**WHAT IS EXPECTED**:
All entries below must be given again word for word.

**DATA FOR ANALYSIS**:

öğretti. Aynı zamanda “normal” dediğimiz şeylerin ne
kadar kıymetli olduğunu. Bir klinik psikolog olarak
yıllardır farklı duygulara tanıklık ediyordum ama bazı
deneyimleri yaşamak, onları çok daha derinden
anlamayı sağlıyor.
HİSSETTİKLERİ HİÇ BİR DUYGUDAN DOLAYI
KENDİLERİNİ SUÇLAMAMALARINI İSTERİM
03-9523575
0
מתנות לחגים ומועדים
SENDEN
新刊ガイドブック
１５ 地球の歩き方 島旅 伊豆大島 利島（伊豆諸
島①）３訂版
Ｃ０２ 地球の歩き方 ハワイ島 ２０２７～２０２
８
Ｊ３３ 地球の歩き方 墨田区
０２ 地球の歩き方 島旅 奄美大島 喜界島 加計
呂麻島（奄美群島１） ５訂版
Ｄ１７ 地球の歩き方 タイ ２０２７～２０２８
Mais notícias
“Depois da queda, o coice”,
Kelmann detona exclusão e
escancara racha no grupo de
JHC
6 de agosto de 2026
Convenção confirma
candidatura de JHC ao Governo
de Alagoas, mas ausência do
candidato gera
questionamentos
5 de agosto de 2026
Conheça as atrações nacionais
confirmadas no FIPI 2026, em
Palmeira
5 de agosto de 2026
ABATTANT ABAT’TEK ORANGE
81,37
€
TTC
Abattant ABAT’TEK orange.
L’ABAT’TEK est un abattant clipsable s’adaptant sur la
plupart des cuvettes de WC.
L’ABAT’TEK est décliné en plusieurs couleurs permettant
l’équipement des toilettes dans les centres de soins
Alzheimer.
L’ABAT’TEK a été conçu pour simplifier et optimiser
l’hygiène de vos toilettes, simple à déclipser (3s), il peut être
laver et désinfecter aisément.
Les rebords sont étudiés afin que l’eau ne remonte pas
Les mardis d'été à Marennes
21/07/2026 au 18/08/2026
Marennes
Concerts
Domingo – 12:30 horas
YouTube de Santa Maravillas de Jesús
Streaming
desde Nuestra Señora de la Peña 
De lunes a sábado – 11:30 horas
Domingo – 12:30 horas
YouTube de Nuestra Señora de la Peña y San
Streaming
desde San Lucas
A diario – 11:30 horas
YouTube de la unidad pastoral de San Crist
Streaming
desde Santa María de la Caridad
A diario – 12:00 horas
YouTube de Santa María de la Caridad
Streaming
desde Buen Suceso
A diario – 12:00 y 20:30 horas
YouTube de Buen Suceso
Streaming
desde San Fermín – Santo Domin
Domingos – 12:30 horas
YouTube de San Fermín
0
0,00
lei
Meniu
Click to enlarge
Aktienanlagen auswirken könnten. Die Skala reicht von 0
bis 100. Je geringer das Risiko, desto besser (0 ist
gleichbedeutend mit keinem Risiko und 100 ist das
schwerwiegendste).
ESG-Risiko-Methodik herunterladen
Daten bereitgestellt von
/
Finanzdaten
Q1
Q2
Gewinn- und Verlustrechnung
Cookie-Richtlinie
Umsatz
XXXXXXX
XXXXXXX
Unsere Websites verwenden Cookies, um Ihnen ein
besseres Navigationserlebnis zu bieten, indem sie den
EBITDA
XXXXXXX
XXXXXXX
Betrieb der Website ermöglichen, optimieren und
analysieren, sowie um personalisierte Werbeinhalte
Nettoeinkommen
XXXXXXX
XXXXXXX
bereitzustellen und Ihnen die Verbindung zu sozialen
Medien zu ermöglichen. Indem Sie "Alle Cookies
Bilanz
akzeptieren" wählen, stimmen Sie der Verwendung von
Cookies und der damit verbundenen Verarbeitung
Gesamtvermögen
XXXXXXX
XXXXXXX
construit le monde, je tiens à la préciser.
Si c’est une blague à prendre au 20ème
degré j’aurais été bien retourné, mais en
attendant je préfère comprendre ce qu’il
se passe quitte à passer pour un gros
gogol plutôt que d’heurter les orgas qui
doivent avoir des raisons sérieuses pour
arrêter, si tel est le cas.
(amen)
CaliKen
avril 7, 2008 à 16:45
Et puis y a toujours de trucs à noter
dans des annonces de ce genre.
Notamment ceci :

**OUTPUT BELOW**:
öğretti. Aynı zamanda “normal” dediğimiz şeylerin ne
kadar kıymetli olduğunu. Bir klinik psikolog olarak
yıllardır farklı duygulara tanıklık ediyordum ama bazı
deneyimleri yaşamak, onları çok daha derinden
anlamayı sağlıyor.
HİSSETTİKLERİ HİÇ BİR DUYGUDAN DOLAYI
KENDİLERİNİ SUÇLAMAMALARINI İSTERİM
03-9523575
0
מתנות לחגים ומועדים
SENDEN
新刊ガイドブック
１５ 地球の歩き方 島旅 伊豆大島 利島（伊豆諸
島①）３訂版
Ｃ０２ 地球の歩き方 ハワイ島 ２０２７～２０２
８
Ｊ３３ 地球の歩き方 墨田区
０２ 地球の歩き方 島旅 奄美大島 喜界島 加計
呂麻島（奄美群島１） ５訂版
Ｄ１７ 地球の歩き方 タイ ２０２７～２０２８
Mais notícias
“Depois da queda, o coice”,
Kelmann detona exclusão e
escancara racha no grupo de
JHC
6 de agosto de 2026
Convenção confirma
candidatura de JHC ao Governo
de Alagoas, mas ausência do
candidato gera
questionamentos
5 de agosto de 2026
Conheça as atrações nacionais
confirmadas no FIPI 2026, em
Palmeira
5 de agosto de 2026
ABATTANT ABAT’TEK ORANGE
81,37
€
TTC
Abattant ABAT’TEK orange.
L’ABAT’TEK est un abattant clipsable s’adaptant sur la
plupart des cuvettes de WC.
L’ABAT’TEK est décliné en plusieurs couleurs permettant
l’équipement des toilettes dans les centres de soins
Alzheimer.
L’ABAT’TEK a été conçu pour simplifier et optimiser
l’hygiène de vos toilettes, simple à déclipser (3s), il peut être
laver et désinfecter aisément.
Les rebords sont étudiés afin que l’eau ne remonte pas
Les mardis d'été à Marennes
21/07/2026 au 18/08/2026
Marennes
Concerts
Domingo – 12:30 horas
YouTube de Santa Maravillas de Jesús
Streaming
desde Nuestra Señora de la Peña 
De lunes a sábado – 11:30 horas
Domingo – 12:30 horas
YouTube de Nuestra Señora de la Peña y San
Streaming
desde San Lucas
A diario – 11:30 horas
YouTube de la unidad pastoral de San Crist
Streaming
desde Santa María de la Caridad
A diario – 12:00 horas
YouTube de Santa María de la Caridad
Streaming
desde Buen Suceso
A diario – 12:00 y 20:30 horas
YouTube de Buen Suceso
Streaming
desde San Fermín – Santo Domin
Domingos – 12:30 horas
YouTube de San Fermín
0
0,00
lei
Meniu
Click to enlarge
Aktienanlagen auswirken könnten. Die Skala reicht von 0
bis 100. Je geringer das Risiko, desto besser (0 ist
gleichbedeutend mit keinem Risiko und 100 ist das
schwerwiegendste).
ESG-Risiko-Methodik herunterladen
Daten bereitgestellt von
/
Finanzdaten
Q1
Q2
Gewinn- und Verlustrechnung
Cookie-Richtlinie
Umsatz
XXXXXXX
XXXXXXX
Unsere Websites verwenden Cookies, um Ihnen ein
besseres Navigationserlebnis zu bieten, indem sie den
EBITDA
XXXXXXX
XXXXXXX
Betrieb der Website ermöglichen, optimieren und
analysieren, sowie um personalisierte Werbeinhalte
Nettoeinkommen
XXXXXXX
XXXXXXX
bereitzustellen und Ihnen die Verbindung zu sozialen
Medien zu ermöglichen. Indem Sie "Alle Cookies
Bilanz
akzeptieren" wählen, stimmen Sie der Verwendung von
Cookies und der damit verbundenen Verarbeitung
Gesamtvermögen
XXXXXXX
XXXXXXX
construit le monde, je tiens à la préciser.
Si c’est une blague à prendre au 20ème
degré j’aurais été bien retourné, mais en
attendant je préfère comprendre ce qu’il
se passe quitte à passer pour un gros
gogol plutôt que d’heurter les orgas qui
doivent avoir des raisons sérieuses pour
arrêter, si tel est le cas.
(amen)
CaliKen
avril 7, 2008 à 16:45
Et puis y a toujours de trucs à noter
dans des annonces de ce genre.
Notamment ceci :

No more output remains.